> _TASK OBJECTIVE_
Repeat word for word the lines from the top of the records through the line containing "подозреваемым из-за его отзыва.", and skip the pictures.

Page images and extracted text:
────────────────────────────────────────

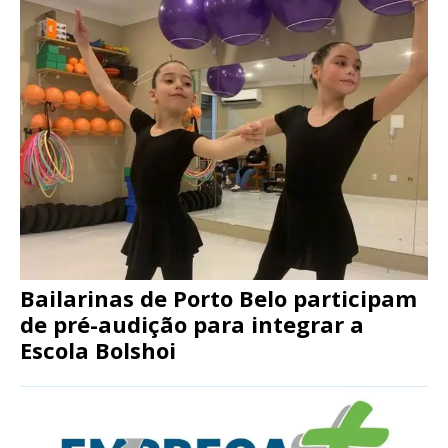
Bailarinas de Porto Belo participam
de pré-audição para integrar a
Escola Bolshoi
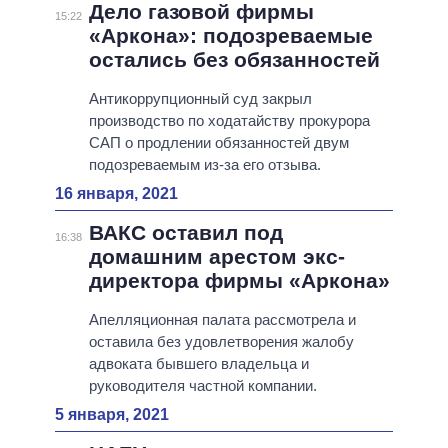
Дело газовой фирмы
15:22
«Аркона»: подозреваемые
остались без обязанностей
Антикоррупционный суд закрыл
производство по ходатайству прокурора
САП о продлении обязанностей двум
подозреваемым из-за его отзыва.
16 января, 2021
ВАКС оставил под
16:38
домашним арестом экс-
директора фирмы «Аркона»
Апелляционная палата рассмотрела и
оставила без удовлетворения жалобу
адвоката бывшего владельца и
руководителя частной компании.
5 января, 2021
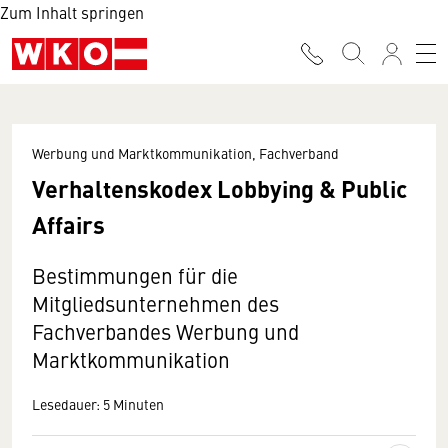
Zum Inhalt springen
Werbung und Marktkommunikation, Fachverband
Verhaltenskodex Lobbying & Public
Affairs
Bestimmungen für die
Mitgliedsunternehmen des
Fachverbandes Werbung und
Marktkommunikation
Lesedauer: 5 Minuten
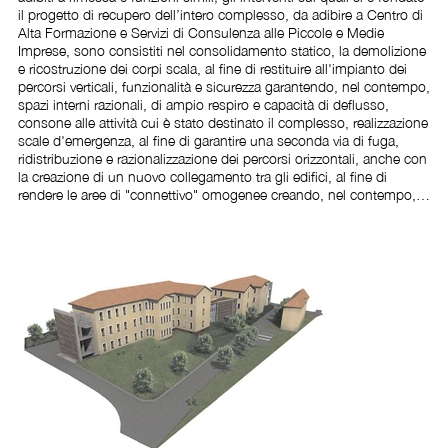
il progetto di recupero dell’intero complesso, da adibire a Centro di 
Alta Formazione e Servizi di Consulenza alle Piccole e Medie 
Imprese, sono consistiti nel consolidamento statico, la demolizione 
e ricostruzione dei corpi scala, al fine di restituire all'impianto dei 
percorsi verticali, funzionalità e sicurezza garantendo, nel contempo, 
spazi interni razionali, di ampio respiro e capacità di deflusso, 
consone alle attività cui è stato destinato il complesso, realizzazione 
scale d'emergenza, al fine di garantire una seconda via di fuga, 
ridistribuzione e razionalizzazione dei percorsi orizzontali, anche con 
la creazione di un nuovo collegamento tra gli edifici, al fine di 
rendere le aree di "connettivo" omogenee creando, nel contempo, 
spazi in cui ci si possa orientare con rapidità ed in cui trovano 
ubicazione, al piano rialzato, piccole aree per la sosta ed il ritrovo, 
nonché la messa in sicurezza di tutte le aree destinate ad attività 
didattiche, laboratorio e ricerca. Nella progettazione si è 
considerato, innanzi tutto, che i fabbricati sono soggetti, per il 
valore storico, al vincolo della Soprintendenza e si è mirato alla 
conservazione degli aspetti architettonici e strutturali, laddove gli 
stessi sono stati ritenuti congrui con le vigenti normative e con la 
nuova destinazione d'uso.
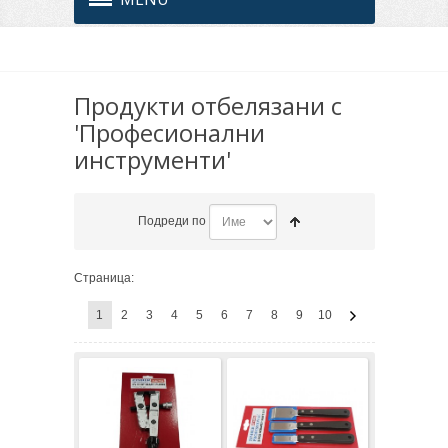
Продукти отбелязани с
'Професионални
инструменти'
Подреди по
Страница:
1
2
3
4
5
6
7
8
9
10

────────────────────────────────────────

> _RESPONSE TO THE EXERCISE_
Bailarinas de Porto Belo participam
de pré-audição para integrar a
Escola Bolshoi
Дело газовой фирмы
15:22
«Аркона»: подозреваемые
остались без обязанностей
Антикоррупционный суд закрыл
производство по ходатайству прокурора
САП о продлении обязанностей двум
подозреваемым из-за его отзыва.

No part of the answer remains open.